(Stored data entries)
········

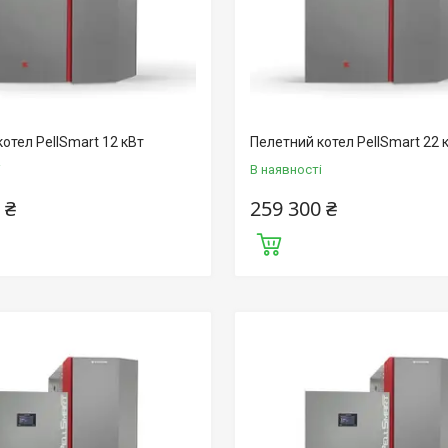
отел PellSmart 12 кВт
Пелетний котел PellSmart 22 
і
В наявності
 ₴
259 300 ₴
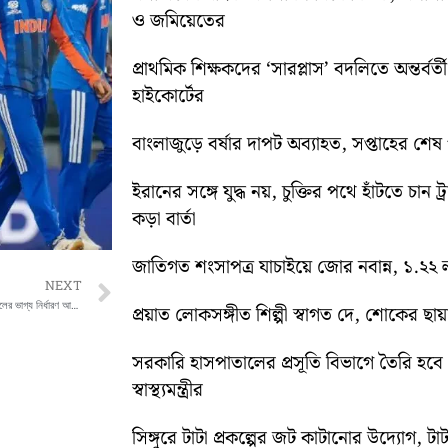
ও জমিয়েতের
প্রাথমিক শিক্ষকদের ‘সারপ্লাস’ বদলিতে অন্তর্বর্
হাইকোর্টের
বাংলাজুড়ে বর্ষার দাপট অব্যাহত, সপ্তাহের শেষ পর্য
ইরানের সঙ্গে যুদ্ধ নয়, চুক্তির পথে হাঁটতে চান ট্
কড়া বার্তা
জাতিগত শংসাপত্র যাচাইয়ে জোর নবান্ন, ১.২২ ল
Next
NEXT
ইডেনে ভারত-ওয়েস্ট ইন্ডিজ মহারণ, সেমিফাইনালের ভাগ্য নির্ধারণ আজই
প্রয়াত লোকসঙ্গীত শিল্পী স্বাগত দে, শোকের ছায
সরকারি হাসপাতালের প্রসূতি বিভাগে তৈরি হবে ‘ব
স্বাস্থ্যমন্ত্রীর
সিঙ্গুরে টাটা প্রকল্পের জট কাটানোর উদ্যোগ, টাট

········

Problem to solve: Among the entries above, identify all lines with "PellSmart" and copy them.

Response to the exercise:
отел PellSmart 12 кВт
Пелетний котел PellSmart 22 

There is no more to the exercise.